## EXERCISE OBJECTIVE
From the records beneath, determine how many lines contain "height" and report only that figure.

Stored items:
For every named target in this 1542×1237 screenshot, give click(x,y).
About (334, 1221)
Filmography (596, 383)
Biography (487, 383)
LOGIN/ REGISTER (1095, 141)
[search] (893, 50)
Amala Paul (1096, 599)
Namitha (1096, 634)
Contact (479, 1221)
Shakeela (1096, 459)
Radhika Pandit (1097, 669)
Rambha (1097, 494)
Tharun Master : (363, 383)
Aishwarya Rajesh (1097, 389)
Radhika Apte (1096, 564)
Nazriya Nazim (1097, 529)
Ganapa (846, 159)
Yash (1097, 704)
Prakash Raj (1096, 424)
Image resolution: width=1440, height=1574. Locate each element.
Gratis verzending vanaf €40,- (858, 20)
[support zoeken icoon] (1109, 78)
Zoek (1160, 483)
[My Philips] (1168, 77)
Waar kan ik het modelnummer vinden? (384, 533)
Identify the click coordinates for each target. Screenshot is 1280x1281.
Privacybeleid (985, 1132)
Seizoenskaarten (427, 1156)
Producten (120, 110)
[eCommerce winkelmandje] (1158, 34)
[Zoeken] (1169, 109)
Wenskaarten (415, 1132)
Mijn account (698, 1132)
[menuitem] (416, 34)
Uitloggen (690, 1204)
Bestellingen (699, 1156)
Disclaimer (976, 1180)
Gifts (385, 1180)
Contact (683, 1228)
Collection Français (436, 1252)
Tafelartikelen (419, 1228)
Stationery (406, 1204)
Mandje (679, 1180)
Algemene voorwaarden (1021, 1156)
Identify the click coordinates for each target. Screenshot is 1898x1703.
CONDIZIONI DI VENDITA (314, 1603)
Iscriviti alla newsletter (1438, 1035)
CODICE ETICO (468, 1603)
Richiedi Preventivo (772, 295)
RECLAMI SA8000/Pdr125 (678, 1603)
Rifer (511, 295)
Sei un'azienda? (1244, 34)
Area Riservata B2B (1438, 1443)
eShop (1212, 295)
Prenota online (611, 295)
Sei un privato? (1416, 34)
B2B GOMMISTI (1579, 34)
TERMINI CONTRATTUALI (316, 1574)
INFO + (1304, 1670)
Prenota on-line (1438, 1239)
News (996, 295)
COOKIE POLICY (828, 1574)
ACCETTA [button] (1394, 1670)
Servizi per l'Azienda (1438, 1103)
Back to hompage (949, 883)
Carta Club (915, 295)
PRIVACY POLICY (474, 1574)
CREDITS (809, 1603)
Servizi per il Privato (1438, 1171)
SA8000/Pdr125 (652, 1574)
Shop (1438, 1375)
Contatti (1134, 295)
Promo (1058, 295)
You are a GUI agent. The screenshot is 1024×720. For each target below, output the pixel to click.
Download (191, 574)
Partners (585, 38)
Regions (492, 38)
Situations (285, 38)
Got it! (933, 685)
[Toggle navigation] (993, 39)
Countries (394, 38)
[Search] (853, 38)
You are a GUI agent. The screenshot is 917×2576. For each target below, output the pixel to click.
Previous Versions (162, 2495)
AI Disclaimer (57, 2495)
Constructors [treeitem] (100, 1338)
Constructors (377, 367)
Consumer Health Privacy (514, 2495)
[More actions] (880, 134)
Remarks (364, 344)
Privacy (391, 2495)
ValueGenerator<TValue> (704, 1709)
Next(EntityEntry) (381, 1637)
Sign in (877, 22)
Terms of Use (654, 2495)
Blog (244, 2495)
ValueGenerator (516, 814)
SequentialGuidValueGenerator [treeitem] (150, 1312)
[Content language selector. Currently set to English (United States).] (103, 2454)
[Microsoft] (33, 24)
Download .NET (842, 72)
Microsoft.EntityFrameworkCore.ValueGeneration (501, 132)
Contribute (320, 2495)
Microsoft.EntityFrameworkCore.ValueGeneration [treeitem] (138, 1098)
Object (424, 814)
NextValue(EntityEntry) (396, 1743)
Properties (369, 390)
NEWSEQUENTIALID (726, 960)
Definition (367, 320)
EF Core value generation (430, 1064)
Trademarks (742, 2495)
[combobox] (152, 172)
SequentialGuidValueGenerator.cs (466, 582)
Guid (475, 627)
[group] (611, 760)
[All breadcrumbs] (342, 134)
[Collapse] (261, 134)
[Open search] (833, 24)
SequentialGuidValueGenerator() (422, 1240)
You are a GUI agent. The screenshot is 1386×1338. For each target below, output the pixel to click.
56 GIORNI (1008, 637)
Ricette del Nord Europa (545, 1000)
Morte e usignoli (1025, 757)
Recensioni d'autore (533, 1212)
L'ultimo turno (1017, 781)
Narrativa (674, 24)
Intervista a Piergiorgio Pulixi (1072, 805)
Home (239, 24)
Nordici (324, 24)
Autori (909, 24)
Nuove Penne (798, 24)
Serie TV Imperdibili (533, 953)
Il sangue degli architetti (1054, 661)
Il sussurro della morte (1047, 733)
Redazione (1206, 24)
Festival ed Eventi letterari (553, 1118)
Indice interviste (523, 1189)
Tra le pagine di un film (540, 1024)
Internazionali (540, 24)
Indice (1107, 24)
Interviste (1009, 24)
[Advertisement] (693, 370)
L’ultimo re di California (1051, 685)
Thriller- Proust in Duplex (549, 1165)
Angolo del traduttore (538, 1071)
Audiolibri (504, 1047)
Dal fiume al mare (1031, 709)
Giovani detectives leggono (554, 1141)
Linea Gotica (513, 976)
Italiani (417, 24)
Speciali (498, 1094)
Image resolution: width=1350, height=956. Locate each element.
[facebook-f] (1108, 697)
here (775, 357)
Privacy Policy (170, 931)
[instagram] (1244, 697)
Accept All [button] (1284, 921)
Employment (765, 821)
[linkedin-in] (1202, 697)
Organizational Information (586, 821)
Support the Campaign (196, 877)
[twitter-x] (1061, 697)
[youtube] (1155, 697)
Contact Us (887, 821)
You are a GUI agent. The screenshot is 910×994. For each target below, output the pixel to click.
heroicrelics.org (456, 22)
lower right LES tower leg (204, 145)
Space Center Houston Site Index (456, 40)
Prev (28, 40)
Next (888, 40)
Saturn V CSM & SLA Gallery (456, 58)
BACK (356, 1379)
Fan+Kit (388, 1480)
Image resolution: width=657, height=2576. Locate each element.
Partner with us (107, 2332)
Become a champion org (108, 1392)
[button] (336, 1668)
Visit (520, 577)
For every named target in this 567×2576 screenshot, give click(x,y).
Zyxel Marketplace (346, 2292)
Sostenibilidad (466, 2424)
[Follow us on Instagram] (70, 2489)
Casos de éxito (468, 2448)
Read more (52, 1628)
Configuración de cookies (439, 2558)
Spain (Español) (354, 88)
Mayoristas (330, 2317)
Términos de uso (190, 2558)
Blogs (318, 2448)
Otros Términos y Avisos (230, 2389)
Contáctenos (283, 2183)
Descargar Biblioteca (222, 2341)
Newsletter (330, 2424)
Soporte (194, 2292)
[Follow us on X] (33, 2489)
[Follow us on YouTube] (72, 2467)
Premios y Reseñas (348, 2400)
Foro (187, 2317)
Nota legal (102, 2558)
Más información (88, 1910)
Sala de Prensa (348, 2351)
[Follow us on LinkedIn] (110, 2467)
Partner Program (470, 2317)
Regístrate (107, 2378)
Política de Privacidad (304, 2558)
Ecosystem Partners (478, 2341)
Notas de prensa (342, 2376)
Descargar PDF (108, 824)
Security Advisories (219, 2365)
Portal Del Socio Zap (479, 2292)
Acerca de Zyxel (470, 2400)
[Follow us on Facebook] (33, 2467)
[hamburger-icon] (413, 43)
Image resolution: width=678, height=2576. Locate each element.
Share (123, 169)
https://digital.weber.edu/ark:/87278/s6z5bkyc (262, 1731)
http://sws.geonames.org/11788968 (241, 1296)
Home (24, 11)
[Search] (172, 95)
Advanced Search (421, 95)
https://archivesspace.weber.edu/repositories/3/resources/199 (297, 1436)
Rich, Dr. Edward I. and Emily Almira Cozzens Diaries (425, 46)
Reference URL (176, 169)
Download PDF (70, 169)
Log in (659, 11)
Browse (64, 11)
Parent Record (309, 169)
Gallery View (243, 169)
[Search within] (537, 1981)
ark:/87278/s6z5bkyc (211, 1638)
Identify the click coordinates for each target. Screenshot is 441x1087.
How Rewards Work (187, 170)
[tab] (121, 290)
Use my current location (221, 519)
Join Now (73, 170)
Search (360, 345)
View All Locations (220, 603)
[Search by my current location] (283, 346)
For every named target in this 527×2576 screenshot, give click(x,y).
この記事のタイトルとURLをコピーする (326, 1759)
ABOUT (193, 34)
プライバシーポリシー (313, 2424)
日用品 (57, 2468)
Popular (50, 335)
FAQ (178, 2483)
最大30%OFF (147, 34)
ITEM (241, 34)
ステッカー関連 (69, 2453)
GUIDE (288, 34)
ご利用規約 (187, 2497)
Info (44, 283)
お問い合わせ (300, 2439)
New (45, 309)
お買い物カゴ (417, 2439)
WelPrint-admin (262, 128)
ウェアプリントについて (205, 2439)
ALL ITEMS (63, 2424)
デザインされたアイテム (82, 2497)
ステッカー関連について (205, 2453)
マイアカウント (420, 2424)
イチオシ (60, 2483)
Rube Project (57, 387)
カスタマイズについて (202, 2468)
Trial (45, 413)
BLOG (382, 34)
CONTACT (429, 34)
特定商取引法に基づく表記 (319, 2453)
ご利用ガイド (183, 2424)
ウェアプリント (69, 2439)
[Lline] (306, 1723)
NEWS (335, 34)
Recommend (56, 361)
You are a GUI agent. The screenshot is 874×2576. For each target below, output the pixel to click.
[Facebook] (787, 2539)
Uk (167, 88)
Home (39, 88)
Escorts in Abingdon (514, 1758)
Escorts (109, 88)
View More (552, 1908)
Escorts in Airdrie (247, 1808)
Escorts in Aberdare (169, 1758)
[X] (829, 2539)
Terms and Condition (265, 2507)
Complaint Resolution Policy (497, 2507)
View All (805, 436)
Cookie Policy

## ANSWER SPACE
4